Initially, 18 instantaneous seismic attributes were generated from the 3D data in this area (see Table 2). These seismic attributes were put into a PCA evaluation to determine which produced the largest variation in the data and the most meaningful attributes for SOM analysis. The PCA was computed in a window 20 ms above and 150 ms below the mapped top of the reservoir over the entire survey, which encompassed approximately 26 km2 (10 mi2). Figure 3a displays a chart with each bar representing the highest eigenvalue on its associated inline over the displayed portion of the survey. The bars in red in Figure 3a specifically denote the inlines that cover the areal extent of the amplitude feature and the average of their eigenvalue results are displayed in Figure 3b and 3cFigure 3b displays the principal components from the selected inlines over the anomalous feature with the highest eigenvalue (first principal component) indicating the percentage of seismic attributes contributing to this largest variation in the data. In this first principal component, the top seismic attributes include the envelope, envelope modulated phase, envelope second derivative, sweetness, and average energy, all of which account for more than 63% of the variance of all the instantaneous attributes in this PCA evaluation. Figure 3c displays the PCA results, but this time the second highest eigenvalue was selected and produced a different set of seismic attributes. The top seismic attributes from the second principal component include instantaneous frequency, thin bed indicator, acceleration of phase, and dominant frequency, which total almost 70% of the variance of the 18 instantaneous seismic attributes analyzed. These results suggest that when applied to an SOM analysis, perhaps the two sets of seismic attributes for the first and second principal components will help to define two different types of anomalous features or different characteristics of the same feature.

PCA Inline Eigenvalues
Results from PCA using 18 instantaneous seismic attributes: (a) bar chart with each bar denoting the highest eigenvalue for its associated inline over the displayed portion of the seismic 3D volume. The red bars specifically represent the highest eigenvalues on the inlines over the field, (b) average of eigenvalues over the field (red) with the first principal component in orange and associated seismic attribute contributions to the right, and (c) second principal component over the field with the seismic attribute contributions to the right. The top five attributes in panel (b) were run in SOM A, and the top four attributes in panel (c) were run in SOM B.

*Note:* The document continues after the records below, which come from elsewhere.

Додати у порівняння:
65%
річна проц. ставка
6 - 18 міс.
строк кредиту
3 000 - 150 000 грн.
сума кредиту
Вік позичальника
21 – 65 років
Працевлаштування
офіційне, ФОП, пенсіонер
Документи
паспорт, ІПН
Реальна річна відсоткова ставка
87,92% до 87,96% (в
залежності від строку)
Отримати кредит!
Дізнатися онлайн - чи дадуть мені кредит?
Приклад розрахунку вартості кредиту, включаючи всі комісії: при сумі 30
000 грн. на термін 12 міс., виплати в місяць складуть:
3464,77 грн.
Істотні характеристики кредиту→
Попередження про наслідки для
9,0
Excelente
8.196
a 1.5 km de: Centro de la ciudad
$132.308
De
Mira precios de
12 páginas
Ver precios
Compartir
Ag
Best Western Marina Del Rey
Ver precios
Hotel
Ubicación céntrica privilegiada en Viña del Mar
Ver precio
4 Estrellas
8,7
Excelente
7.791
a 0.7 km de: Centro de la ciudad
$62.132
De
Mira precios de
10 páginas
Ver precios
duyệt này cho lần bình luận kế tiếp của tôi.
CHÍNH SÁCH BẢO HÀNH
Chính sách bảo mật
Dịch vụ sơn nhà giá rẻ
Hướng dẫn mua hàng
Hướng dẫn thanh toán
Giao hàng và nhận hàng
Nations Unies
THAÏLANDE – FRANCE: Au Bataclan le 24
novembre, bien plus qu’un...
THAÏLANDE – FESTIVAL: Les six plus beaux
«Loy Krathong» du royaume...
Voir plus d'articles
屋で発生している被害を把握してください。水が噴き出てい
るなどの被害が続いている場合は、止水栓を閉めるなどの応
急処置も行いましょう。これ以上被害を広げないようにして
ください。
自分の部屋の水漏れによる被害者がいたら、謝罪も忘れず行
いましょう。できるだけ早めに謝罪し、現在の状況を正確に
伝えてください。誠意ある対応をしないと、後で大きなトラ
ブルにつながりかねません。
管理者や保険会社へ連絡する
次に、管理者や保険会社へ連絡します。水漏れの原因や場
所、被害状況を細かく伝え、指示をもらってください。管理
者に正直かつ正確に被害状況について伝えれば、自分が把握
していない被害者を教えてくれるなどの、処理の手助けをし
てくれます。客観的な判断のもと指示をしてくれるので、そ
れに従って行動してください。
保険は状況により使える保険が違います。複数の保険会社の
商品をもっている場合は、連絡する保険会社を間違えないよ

The first SOM analysis (SOM A) incorporates the seismic attributes defined by the PCA with the highest variation in the data, i.e., the five highest percentage contributing attributes in Figure 3b. Several neuron counts for SOM analyses were run on the data with lower count matrices revealing broad, discrete features and the higher counts displaying more detail and less variation. The SOM results from a 5 × 5 matrix of neurons (25) were selected for this paper. The north–south line through the field in Figures 4 and 5 shows the original stacked amplitude data and classification results from the SOM analyses. In Figure 4b, the color map associated with the SOM classification results indicates all 25 neurons are displayed, and Figure 4c shows results with four interpreted neurons highlighted. Based on the location of the hydrocarbons determined from well control, it is interpreted from the SOM results that attenuation in the reservoir is very pronounced with this evaluation. As Figure 4b and 4c reveal, there is apparent absorption banding in the reservoir above the known hydrocarbon contacts defined by the wells in the field. This makes sense because the seismic attributes used are sensitive to relatively low-frequency broad variations in the seismic signal often associated with attenuation effects. This combination of seismic attributes used in the SOM analysis generates a more pronounced and clearer picture of attenuation in the reservoir than any one of the seismic attributes or the original amplitude volume individually. Downdip of the field is another undrilled anomaly that also reveals apparent attenuation effects.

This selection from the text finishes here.